***** Exercise data
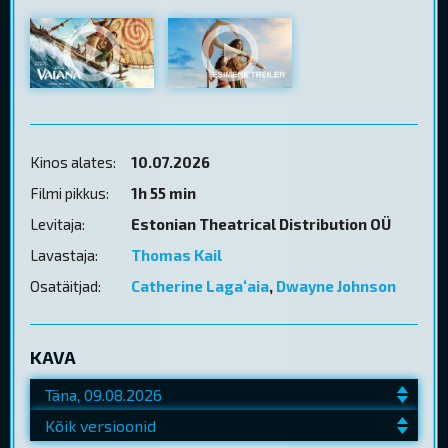
Kinos alates:
10.07.2026
Filmi pikkus:
1h 55 min
Levitaja:
Estonian Theatrical Distribution OÜ
Lavastaja:
Thomas Kail
Osatäitjad:
Catherine Lagaʻaia
,
Dwayne Johnson
KAVA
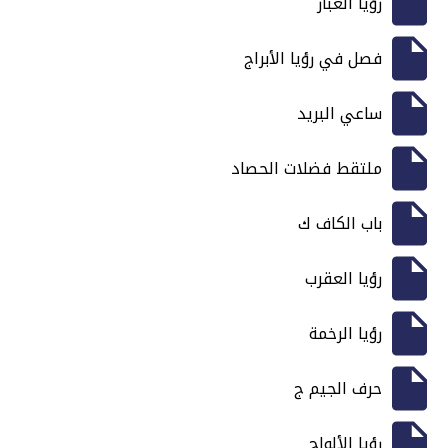
رؤيا الغبار
فصل في رؤيا الأبراج
ساعي البريد
ملتقط فضلات الحصاد
باب الكاف ك
رؤيا العقرب
رؤيا الرخمة
حرف الجيم ج
رؤيا الألواح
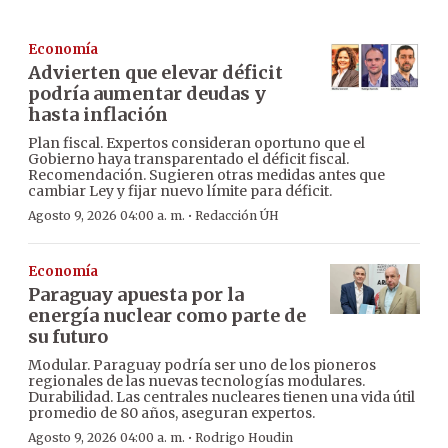
Economía
Advierten que elevar déficit
podría aumentar deudas y
hasta inflación
Plan fiscal. Expertos consideran oportuno que el
Gobierno haya transparentado el déficit fiscal.
Recomendación. Sugieren otras medidas antes que
cambiar Ley y fijar nuevo límite para déficit.
·
Agosto 9, 2026 04:00 a. m.
Redacción ÚH
Economía
Paraguay apuesta por la
energía nuclear como parte de
su futuro
Modular. Paraguay podría ser uno de los pioneros
regionales de las nuevas tecnologías modulares.
Durabilidad. Las centrales nucleares tienen una vida útil
promedio de 80 años, aseguran expertos.
·
Agosto 9, 2026 04:00 a. m.
Rodrigo Houdin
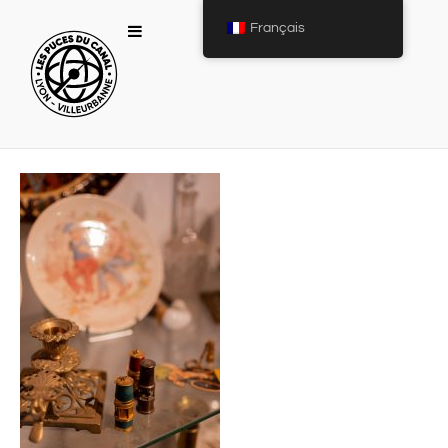
Français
**********
_The problem_
Show the lines from the data above that contain the string "fiscal".

_Answer space_
Plan fiscal. Expertos consideran oportuno que el
Gobierno haya transparentado el déficit fiscal.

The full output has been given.